Work to complete >>
Look below for the line that contains "Wenn Sie einen" and the line that contains "Proces rekrutacji", then restate both of them and every line in between, exactly. No picture goes in the copy.

═════ Provided entries

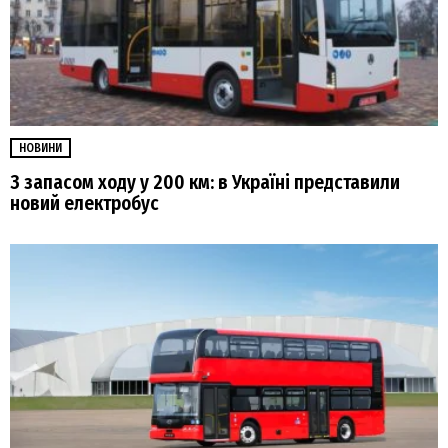
НОВИНИ
З запасом ходу у 200 км: в Україні представили
новий електробус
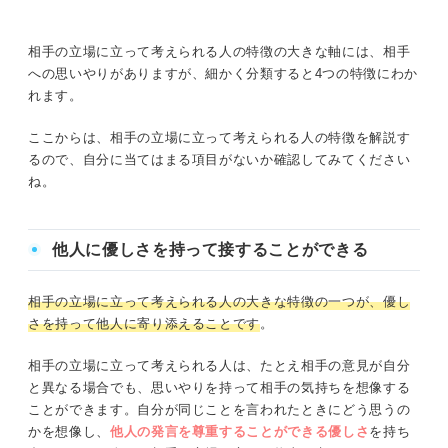
相手の立場に立って考えられる人の特徴の大きな軸には、相手
への思いやりがありますが、細かく分類すると4つの特徴にわか
れます。
ここからは、相手の立場に立って考えられる人の特徴を解説す
るので、自分に当てはまる項目がないか確認してみてください
ね。
他人に優しさを持って接することができる
相手の立場に立って考えられる人の大きな特徴の一つが、優し
さを持って他人に寄り添えることです
。
相手の立場に立って考えられる人は、たとえ相手の意見が自分
と異なる場合でも、思いやりを持って相手の気持ちを想像する
ことができます。自分が同じことを言われたときにどう思うの
かを想像し、
他人の発言を尊重することができる
優しさ
を持ち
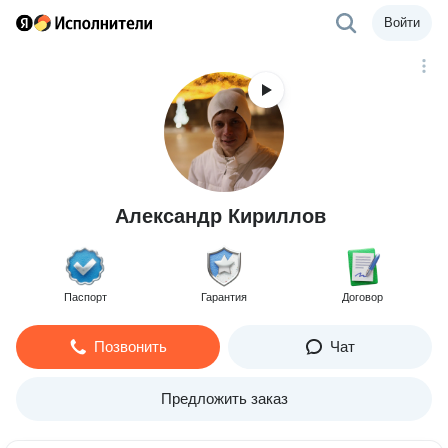
Войти
Александр Кириллов
Паспорт
Гарантия
Договор
Позвонить
Чат
Предложить заказ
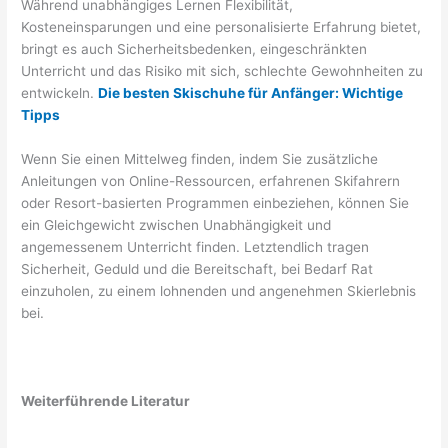
Während unabhängiges Lernen Flexibilität,
Kosteneinsparungen und eine personalisierte Erfahrung bietet,
bringt es auch Sicherheitsbedenken, eingeschränkten
Unterricht und das Risiko mit sich, schlechte Gewohnheiten zu
entwickeln.
Die besten Skischuhe für Anfänger: Wichtige
Tipps
Wenn Sie einen Mittelweg finden, indem Sie zusätzliche
Anleitungen von Online-Ressourcen, erfahrenen Skifahrern
oder Resort-basierten Programmen einbeziehen, können Sie
ein Gleichgewicht zwischen Unabhängigkeit und
angemessenem Unterricht finden. Letztendlich tragen
Sicherheit, Geduld und die Bereitschaft, bei Bedarf Rat
einzuholen, zu einem lohnenden und angenehmen Skierlebnis
bei.
Weiterführende Literatur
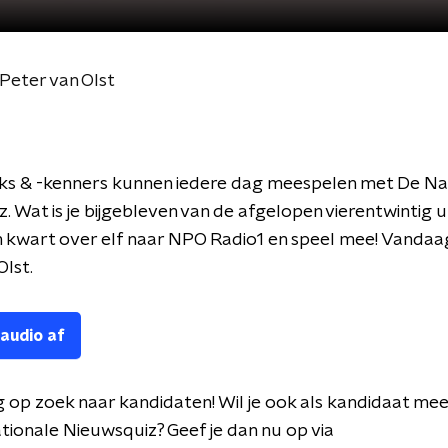
Peter van Olst
ks & -kenners kunnen iedere dag meespelen met De Na
. Wat is je bijgebleven van de afgelopen vierentwintig 
 kwart over elf naar NPO Radio1 en speel mee! Vandaa
Olst.
 audio af
g op zoek naar kandidaten! Wil je ook als kandidaat me
ionale Nieuwsquiz? Geef je dan nu op via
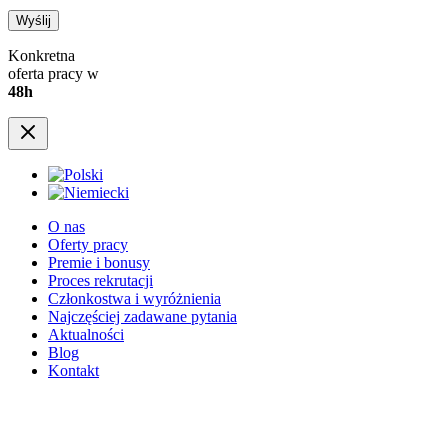
Konkretna
oferta pracy w
48h
O nas
Oferty pracy
Premie i bonusy
Proces rekrutacji
Członkostwa i wyróżnienia
Najczęściej zadawane pytania
Aktualności
Blog
Kontakt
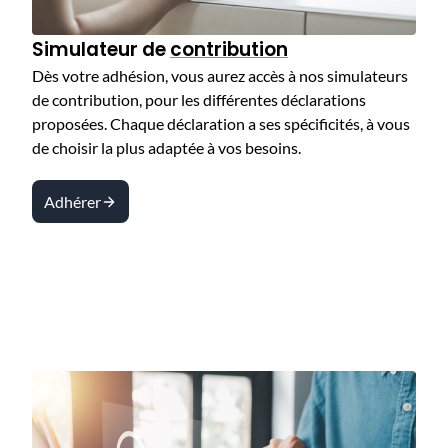
Simulateur de
contribution
Dès votre adhésion, vous aurez accès à nos simulateurs
de contribution, pour les différentes déclarations
proposées. Chaque déclaration a ses spécificités, à vous
de choisir la plus adaptée à vos besoins.
Adhérer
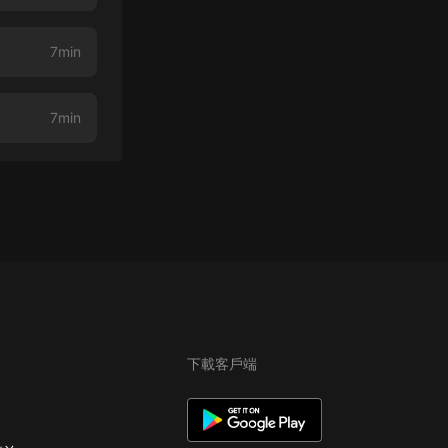
7min
7min
下載客戶端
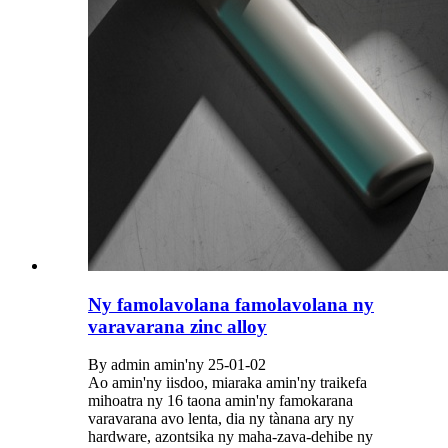
Ny famolavolana famolavolana ny
varavarana zinc alloy
By admin amin'ny 25-01-02
Ao amin'ny iisdoo, miaraka amin'ny traikefa
mihoatra ny 16 taona amin'ny famokarana
varavarana avo lenta, dia ny tànana ary ny
hardware, azontsika ny maha-zava-dehibe ny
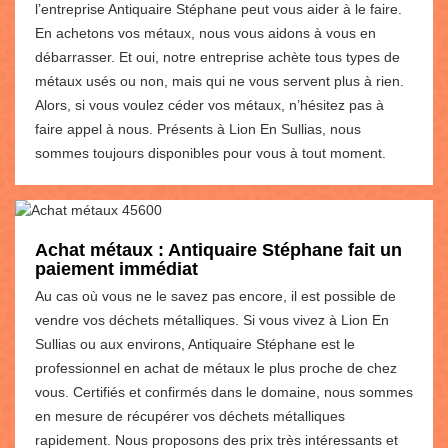
l’entreprise Antiquaire Stéphane peut vous aider à le faire.
En achetons vos métaux, nous vous aidons à vous en
débarrasser. Et oui, notre entreprise achète tous types de
métaux usés ou non, mais qui ne vous servent plus à rien.
Alors, si vous voulez céder vos métaux, n’hésitez pas à
faire appel à nous. Présents à Lion En Sullias, nous
sommes toujours disponibles pour vous à tout moment.
Achat métaux : Antiquaire Stéphane fait un
paiement immédiat
Au cas où vous ne le savez pas encore, il est possible de
vendre vos déchets métalliques. Si vous vivez à Lion En
Sullias ou aux environs, Antiquaire Stéphane est le
professionnel en achat de métaux le plus proche de chez
vous. Certifiés et confirmés dans le domaine, nous sommes
en mesure de récupérer vos déchets métalliques
rapidement. Nous proposons des prix très intéressants et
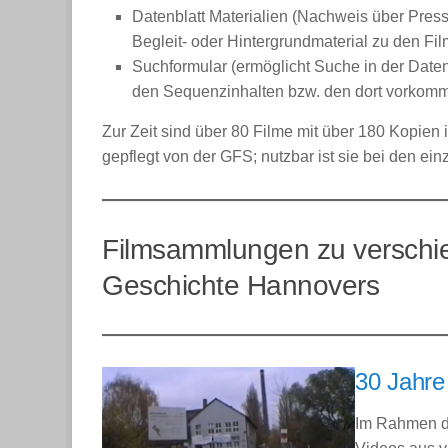
Datenblatt Materialien (Nachweis über Presse
Begleit- oder Hintergrundmaterial zu den Fi
Suchformular (ermöglicht Suche in der Daten
den Sequenzinhalten bzw. den dort vorkomm
Zur Zeit sind über 80 Filme mit über 180 Kopien 
gepflegt von der GFS; nutzbar ist sie bei den ei
Filmsammlungen zu verschi
Geschichte Hannovers
30 Jahr
Im Rahmen de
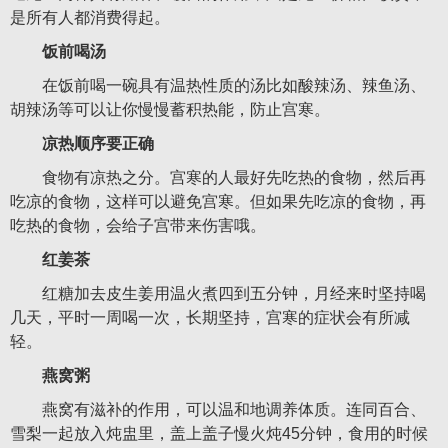
是所有人都消费得起。
饭前喝汤
在饭前喝一碗具有温热性质的汤比如酸辣汤、辣鱼汤、
胡辣汤等可以让你慢慢蓄积热能，防止宫寒。
凉热顺序要正确
食物有凉热之分。宫寒的人最好先吃热的食物，然后再
吃凉的食物，这样可以避免宫寒。但如果先吃凉的食物，再
吃热的食物，会给子宫带来伤害哦。
红姜茶
红糖加去皮生姜用温火煮四到五分钟，月经来时坚持喝
几天，平时一周喝一次，长期坚持，宫寒的症状会有所减
轻。
燕窝粥
燕窝有滋补的作用，可以温和地调养体质。连同百合、
雪梨一起放入炖盅里，盖上盖子慢火炖45分钟，食用的时候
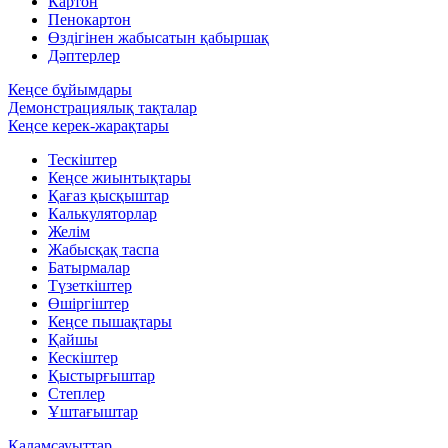
Картон
Пенокартон
Өздігінен жабысатын қабыршақ
Дәптерлер
Кеңсе бұйымдары
Демонстрациялық тақталар
Кеңсе керек-жарақтары
Тескіштер
Кеңсе жиынтықтары
Қағаз қысқыштар
Калькуляторлар
Желім
Жабысқақ таспа
Батырмалар
Түзеткіштер
Өшіргіштер
Кеңсе пышақтары
Қайшы
Кескіштер
Қыстырғыштар
Степлер
Ұштағыштар
Қаламсауыттар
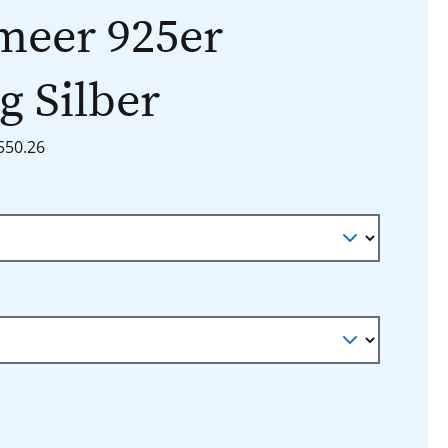
meer 925er
g Silber
1550.26
n
auswählen
l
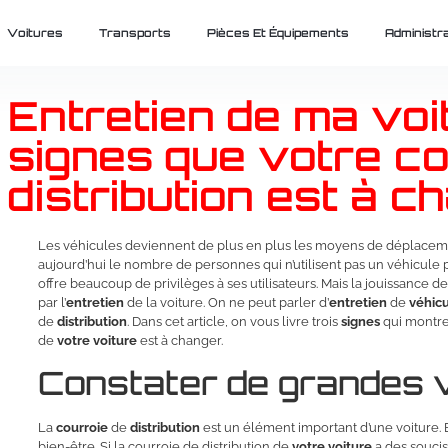
Voitures
Transports
Pièces Et Équipements
Administra
Entretien de ma voit
signes que votre co
distribution est à c
Les véhicules deviennent de plus en plus les moyens de déplaceme
aujourd’hui le nombre de personnes qui n’utilisent pas un véhicule
offre beaucoup de privilèges à ses utilisateurs. Mais la jouissance d
par l’
entretien
de la voiture. On ne peut parler d’
entretien
de
véhic
de
distribution
. Dans cet article, on vous livre trois
signes
qui montren
de
votre
voiture
est à changer.
Constater de grandes v
La
courroie
de
distribution
est un élément important d’une voiture.
bien-être. Si la courroie de distribution de
votre
voiture
a des soucis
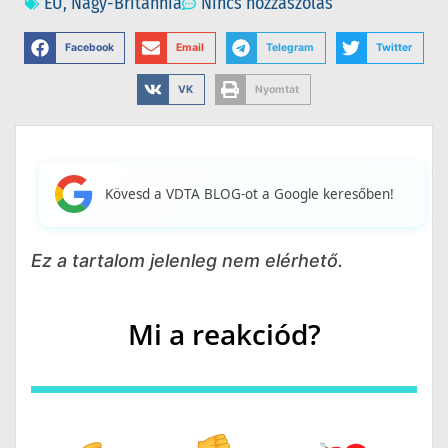
EU
,
Nagy-Britannia
Nincs hozzászólás
Facebook
Email
Telegram
Twitter
VK
Nyomtat
Kövesd a VDTA BLOG-ot a Google keresőben!
Ez a tartalom jelenleg nem elérhető.
Mi a reakciód?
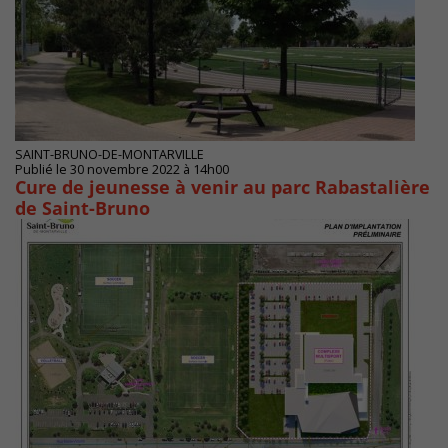
SAINT-BRUNO-DE-MONTARVILLE
Publié le 30 novembre 2022 à 14h00
Cure de jeunesse à venir au parc Rabastalière
de Saint-Bruno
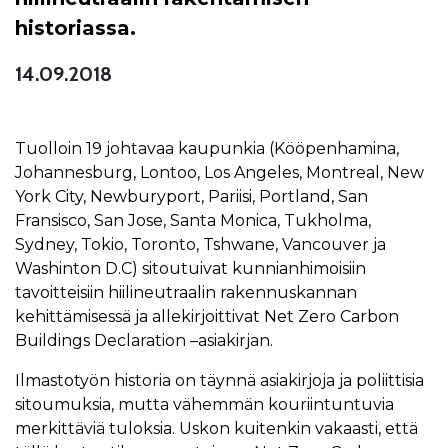
historiassa.
14.09.2018
Tuolloin 19 johtavaa kaupunkia (Kööpenhamina,
Johannesburg, Lontoo, Los Angeles, Montreal, New
York City, Newburyport, Pariisi, Portland, San
Fransisco, San Jose, Santa Monica, Tukholma,
Sydney, Tokio, Toronto, Tshwane, Vancouver ja
Washinton D.C) sitoutuivat kunnianhimoisiin
tavoitteisiin hiilineutraalin rakennuskannan
kehittämisessä ja allekirjoittivat Net Zero Carbon
Buildings Declaration –asiakirjan.
Ilmastotyön historia on täynnä asiakirjoja ja poliittisia
sitoumuksia, mutta vähemmän kouriintuntuvia
merkittäviä tuloksia. Uskon kuitenkin vakaasti, että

══════════

Finished task >>
Wenn Sie einen Mittelweg finden, indem Sie zusätzliche
Anleitungen von Online-Ressourcen, erfahrenen Skifahrern
oder Resort-basierten Programmen einbeziehen, können Sie
ein Gleichgewicht zwischen Unabhängigkeit und
angemessenem Unterricht finden. Letztendlich tragen
Sicherheit, Geduld und die Bereitschaft, bei Bedarf Rat
einzuholen, zu einem lohnenden und angenehmen Skierlebnis
bei.
Weiterführende Literatur
Peter van Olst
ks & -kenners kunnen iedere dag meespelen met De Na
. Wat is je bijgebleven van de afgelopen vierentwintig 
 kwart over elf naar NPO Radio1 en speel mee! Vandaa
Olst.
 audio af
g op zoek naar kandidaten! Wil je ook als kandidaat me
ionale Nieuwsquiz? Geef je dan nu op via
Konkretna
oferta pracy w
48h
O nas
Oferty pracy
Premie i bonusy
Proces rekrutacji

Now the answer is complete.